Horngacher zieht zufrieden Bilanz

Deutschlands Chefcoach Horngacher zog zufrieden Bilanz nach seiner ersten Vierschanzentournee als Verantwortlicher der DSV-Skispringer: „Ich bin definitiv zufrieden. Karl ist eine Supertournee gesprungen.
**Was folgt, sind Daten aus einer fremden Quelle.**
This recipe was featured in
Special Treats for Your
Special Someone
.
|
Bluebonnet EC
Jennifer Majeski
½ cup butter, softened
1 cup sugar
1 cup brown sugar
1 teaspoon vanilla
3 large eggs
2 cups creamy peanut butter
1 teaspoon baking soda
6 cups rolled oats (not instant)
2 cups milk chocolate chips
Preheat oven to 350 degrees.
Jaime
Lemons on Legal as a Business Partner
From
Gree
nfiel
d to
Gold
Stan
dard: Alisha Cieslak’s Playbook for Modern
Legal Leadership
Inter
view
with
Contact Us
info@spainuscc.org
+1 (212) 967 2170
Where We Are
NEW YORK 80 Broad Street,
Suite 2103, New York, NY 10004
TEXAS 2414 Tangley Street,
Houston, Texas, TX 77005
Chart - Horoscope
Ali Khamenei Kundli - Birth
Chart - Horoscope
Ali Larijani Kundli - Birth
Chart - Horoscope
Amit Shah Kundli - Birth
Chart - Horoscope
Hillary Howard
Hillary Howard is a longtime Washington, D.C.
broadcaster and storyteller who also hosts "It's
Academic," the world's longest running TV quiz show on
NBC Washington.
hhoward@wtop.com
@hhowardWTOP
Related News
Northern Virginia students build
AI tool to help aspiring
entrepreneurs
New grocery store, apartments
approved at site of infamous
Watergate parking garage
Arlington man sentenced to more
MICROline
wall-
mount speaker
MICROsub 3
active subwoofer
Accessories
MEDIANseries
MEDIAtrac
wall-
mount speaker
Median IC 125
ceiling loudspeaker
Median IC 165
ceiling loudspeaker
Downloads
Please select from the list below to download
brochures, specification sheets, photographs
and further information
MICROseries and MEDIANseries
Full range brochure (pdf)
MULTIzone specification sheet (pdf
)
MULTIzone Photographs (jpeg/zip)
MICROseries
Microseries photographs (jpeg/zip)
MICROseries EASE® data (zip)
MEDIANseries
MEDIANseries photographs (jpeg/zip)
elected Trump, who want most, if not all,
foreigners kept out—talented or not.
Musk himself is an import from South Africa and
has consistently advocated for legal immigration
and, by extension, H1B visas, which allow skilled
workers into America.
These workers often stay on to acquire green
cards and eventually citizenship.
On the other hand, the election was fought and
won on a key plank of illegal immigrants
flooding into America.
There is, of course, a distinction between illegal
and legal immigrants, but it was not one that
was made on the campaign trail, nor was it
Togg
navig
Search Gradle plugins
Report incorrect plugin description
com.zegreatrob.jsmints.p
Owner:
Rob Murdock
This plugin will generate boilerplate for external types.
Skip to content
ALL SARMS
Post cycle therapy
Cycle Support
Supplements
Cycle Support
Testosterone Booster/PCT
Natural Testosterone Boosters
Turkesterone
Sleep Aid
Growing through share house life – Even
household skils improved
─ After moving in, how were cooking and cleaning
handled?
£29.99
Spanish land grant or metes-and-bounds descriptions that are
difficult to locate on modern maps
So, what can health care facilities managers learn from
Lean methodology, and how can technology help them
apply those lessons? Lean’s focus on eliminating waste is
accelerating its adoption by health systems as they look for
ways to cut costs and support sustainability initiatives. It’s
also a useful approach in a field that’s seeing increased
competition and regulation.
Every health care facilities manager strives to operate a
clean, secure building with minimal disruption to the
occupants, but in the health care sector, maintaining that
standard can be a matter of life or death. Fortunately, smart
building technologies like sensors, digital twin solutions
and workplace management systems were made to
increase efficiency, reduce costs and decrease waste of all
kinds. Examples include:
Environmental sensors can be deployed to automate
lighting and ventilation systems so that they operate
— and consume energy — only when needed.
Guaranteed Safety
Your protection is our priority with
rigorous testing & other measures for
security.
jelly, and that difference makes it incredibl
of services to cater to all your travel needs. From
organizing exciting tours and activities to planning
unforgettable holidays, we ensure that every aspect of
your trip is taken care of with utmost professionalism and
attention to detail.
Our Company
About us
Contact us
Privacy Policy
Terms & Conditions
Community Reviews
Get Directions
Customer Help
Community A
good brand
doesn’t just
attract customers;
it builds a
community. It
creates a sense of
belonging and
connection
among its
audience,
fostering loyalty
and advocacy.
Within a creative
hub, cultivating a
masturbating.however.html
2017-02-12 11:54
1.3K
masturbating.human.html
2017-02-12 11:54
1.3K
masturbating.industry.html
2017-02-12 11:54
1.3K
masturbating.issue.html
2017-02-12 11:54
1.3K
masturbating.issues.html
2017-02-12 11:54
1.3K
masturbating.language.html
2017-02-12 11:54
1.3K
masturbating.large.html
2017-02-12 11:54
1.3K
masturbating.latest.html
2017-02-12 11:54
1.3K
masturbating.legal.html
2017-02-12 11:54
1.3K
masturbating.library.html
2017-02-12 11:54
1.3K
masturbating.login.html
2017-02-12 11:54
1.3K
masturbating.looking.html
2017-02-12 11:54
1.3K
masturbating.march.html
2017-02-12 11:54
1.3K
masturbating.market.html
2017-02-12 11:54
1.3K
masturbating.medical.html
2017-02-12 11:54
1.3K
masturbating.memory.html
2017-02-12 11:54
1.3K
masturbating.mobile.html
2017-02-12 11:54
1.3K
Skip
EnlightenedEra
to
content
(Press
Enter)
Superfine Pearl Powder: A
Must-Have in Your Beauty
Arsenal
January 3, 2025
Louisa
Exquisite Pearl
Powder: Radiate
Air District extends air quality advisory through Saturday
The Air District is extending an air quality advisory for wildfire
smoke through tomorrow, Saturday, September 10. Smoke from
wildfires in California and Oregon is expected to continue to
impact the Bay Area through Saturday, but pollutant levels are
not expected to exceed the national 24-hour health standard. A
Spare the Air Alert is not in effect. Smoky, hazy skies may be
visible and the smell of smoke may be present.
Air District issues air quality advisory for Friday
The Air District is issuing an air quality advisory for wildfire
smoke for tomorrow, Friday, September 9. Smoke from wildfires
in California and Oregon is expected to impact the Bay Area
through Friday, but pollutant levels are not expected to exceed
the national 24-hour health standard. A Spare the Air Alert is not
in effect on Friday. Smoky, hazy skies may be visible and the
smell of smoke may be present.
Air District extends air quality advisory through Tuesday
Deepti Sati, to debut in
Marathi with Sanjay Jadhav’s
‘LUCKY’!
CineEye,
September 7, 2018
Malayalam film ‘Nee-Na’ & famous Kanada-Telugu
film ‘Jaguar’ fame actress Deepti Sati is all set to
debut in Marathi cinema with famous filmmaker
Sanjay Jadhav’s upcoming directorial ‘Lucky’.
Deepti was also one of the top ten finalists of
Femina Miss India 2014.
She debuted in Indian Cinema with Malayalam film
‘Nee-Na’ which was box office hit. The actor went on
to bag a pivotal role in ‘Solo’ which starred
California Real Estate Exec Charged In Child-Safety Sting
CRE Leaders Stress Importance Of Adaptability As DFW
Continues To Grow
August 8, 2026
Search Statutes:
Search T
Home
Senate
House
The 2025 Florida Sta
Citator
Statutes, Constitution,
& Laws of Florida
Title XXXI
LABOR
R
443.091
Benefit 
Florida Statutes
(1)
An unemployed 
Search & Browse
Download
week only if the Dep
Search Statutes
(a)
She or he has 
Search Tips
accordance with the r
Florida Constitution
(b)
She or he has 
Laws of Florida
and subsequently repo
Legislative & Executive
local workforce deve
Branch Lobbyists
Das Niveau war extrem hoch und der dritte Platz ist ein grandioser Erfolg. Die restlichen Springer im Team haben in Einzelsprüngen gezeigt, dass sie ganz vorn mithalten können.“

Stephan Leyhe schaffte es als Zehnter in die Top Ten der Gesamtwertung, der dreimalige Weltmeister Markus Eisenbichler zeigte in Bischofshofen als 14. wieder eine leicht ansteigende Tendenz: „Vor der Tournee haben alle gesagt, dass ich keine Chance habe. Aber es geht bei mir langsam wieder voran – auch weil der Karl als Zugpferd einfach eine Wahnsinnstournee gesprungen ist.“ Geiger hat zwar in diesem Winter noch kein Springen gewonnen, liegt aber als Zweiter im Gesamtweltcup nur noch 25 Punkte hinter dem entthronten Tournee-Titelverteidiger Ryoyu Kobayashi (Japan).

Insgesamt offenbarte diese Tournee, dass das deutsche Skispringen auch nach der Ära von Werner Schuster auf einem guten Weg ist. Horngacher stellte nach seinem Amtsantritt fast das gesamte Betreuerteam um, veränderte den Trainingsaufbau und auch viele Abläufe bei der Tournee. Neben neuen Hotels setzte der 50-Jährige beim Highlight zum Jahreswechsel auch auf eine stärkere Abschottung seiner Flieger. Die direkte Wettkampfvorbereitung wurde von der Schanze in die Hotels abseits der Fernsehkameras verlegt, TV-Interviews der deutschen Flieger zwischen erstem und zweitem Durchgang gab es nicht mehr. Zumindest für den bei der Tournee im vergangenen Winter noch am Erfolgsdruck gescheiterten Karl Geiger war das das richtige Rezept.